Deason v. Findley

40 So. 220 | Ala. | 1906

ANDERSON, J.

The complainant relies on a breach of covenant of warranty or quiet enjoyment, and not a covenant of seisin. Covenant of quiet enjoyment and of warranty runs with the land into the hands of the assignee and heirs, and may be sued upon by the heir or assignee who is in possession when the breach occurs. “But, in order that a'covenant may run with the land to assignees, the grantee must by the conveyance acquire the actual or constructive seisin.” — Tiedman on Real Property, § § 855, 860. It is not sufficient that the covenant is concerning land, but to make it run with the land there must be a priviity of estate between the covenanting parties, and the covenant must have relation to an interest created or conveyed, in order that the covenant may pass to the grantee. — 8 Am. & Eng. Ency. Law, 147 ; Web v. Russell, (England) 3 T. R. 393. in order to entitle one to recover on a covenant of warranty of a remote vendor, the plaintiff must show that he holds title by privity with the immediate covenantor of such remote vendor. — 5 Ency. PL & Pr. 357, and note; Pool v. Morris, 74 Am. Dec. 68 ; Mygatt v. Coe, (N. Y.) 26 N. E. 611, 11 L. R. A. 646 ; Beardsley v. Knight, 4 Vt. 471.

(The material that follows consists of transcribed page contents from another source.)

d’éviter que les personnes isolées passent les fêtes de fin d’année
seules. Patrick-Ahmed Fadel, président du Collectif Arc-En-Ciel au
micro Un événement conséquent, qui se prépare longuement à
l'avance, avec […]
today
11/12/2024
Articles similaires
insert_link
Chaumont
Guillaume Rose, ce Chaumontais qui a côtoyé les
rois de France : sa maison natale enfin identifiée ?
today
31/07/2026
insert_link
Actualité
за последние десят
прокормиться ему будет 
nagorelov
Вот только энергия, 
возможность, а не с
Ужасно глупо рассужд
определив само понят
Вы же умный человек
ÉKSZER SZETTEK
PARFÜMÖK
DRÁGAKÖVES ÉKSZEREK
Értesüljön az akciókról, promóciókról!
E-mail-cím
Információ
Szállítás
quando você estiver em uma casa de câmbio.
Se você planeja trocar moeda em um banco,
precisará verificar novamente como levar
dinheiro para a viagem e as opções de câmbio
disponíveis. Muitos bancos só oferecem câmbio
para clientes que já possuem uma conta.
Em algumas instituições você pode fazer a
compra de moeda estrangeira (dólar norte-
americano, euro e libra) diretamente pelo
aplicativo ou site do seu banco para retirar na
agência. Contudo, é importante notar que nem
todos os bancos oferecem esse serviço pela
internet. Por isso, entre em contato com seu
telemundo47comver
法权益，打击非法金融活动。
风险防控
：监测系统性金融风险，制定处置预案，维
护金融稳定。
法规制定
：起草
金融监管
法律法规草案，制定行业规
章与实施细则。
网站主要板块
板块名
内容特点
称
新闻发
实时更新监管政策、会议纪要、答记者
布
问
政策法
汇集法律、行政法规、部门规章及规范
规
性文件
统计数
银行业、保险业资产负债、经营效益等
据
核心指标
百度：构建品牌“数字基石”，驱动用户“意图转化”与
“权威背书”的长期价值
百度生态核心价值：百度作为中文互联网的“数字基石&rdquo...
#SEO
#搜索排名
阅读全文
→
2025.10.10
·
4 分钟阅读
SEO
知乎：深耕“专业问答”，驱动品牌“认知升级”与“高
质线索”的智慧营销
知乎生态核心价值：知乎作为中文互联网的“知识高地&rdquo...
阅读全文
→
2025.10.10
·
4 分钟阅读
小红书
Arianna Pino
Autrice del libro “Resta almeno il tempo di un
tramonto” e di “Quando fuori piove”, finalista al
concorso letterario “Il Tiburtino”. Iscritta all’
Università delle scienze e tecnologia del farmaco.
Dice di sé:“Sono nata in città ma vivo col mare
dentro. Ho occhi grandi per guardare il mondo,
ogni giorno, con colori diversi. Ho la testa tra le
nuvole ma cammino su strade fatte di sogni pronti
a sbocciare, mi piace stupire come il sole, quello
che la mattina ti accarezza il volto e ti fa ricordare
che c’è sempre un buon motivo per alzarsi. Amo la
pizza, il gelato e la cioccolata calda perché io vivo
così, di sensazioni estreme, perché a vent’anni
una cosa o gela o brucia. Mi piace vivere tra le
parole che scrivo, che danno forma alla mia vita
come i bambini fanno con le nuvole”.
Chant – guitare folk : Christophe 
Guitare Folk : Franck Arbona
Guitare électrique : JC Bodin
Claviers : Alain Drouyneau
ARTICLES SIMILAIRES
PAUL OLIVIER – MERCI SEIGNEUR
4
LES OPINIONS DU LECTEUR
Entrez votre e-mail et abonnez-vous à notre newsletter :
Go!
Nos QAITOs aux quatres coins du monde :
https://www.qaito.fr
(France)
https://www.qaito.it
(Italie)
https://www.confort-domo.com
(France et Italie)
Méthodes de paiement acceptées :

The complainant in the case at bar has shown no privity of estate with Wm. Robertson, the covenantee of the grantor or warrantor, Murchison Findley. There is nothing to connect her with Elbert Robertson, the second grantee; she claiming under John C. Moore, who received no conveyance from any one holding under Wm. Robertson, the original covenantee of Murchison Findley. The complainant’s contention that the possession of herself and those claiming under John C. Moore has been of such duration that the law presumes a conveyance from Elbert Robertson to said Moore, if *409correct, cannot enable her to recover for a breach as against Findley. In the case of Beardsley v. Knight, supra, the Vermont court said: “The argument that the plaintiff was in possession, and therefore might avail himself of the covenant as running with the land, is wholly destitute of foundation. His possession, as against Hotch, may have been adverse, so that he was acquiring a title by the statute of limitations as against him; but, if so, it would he at least singular if he could acquire a title against Hotch by a trespass, and at the same time, by the same trespass, acquire a right to Hotch’s claim against the defendant on the covenants in his deed. Although a deed from Hotch to the plaintiff might under some circumstances be presumed, yet, as presumptions are made to quiet men in possession, I do not know that it has ever been contended before that it would create a right of action on the deed presumed. A deed might be presumed to give a legal origin to possession; but an instrument not under seal cannot be presumed to be a deed for the purpose of giving one an action of covenant thereon, or an action of covenant on a deed further back in the chain of title.”

The decree of the chancellor is affirmed.

Tyson, Dowell, and Simpson, JJ., concur.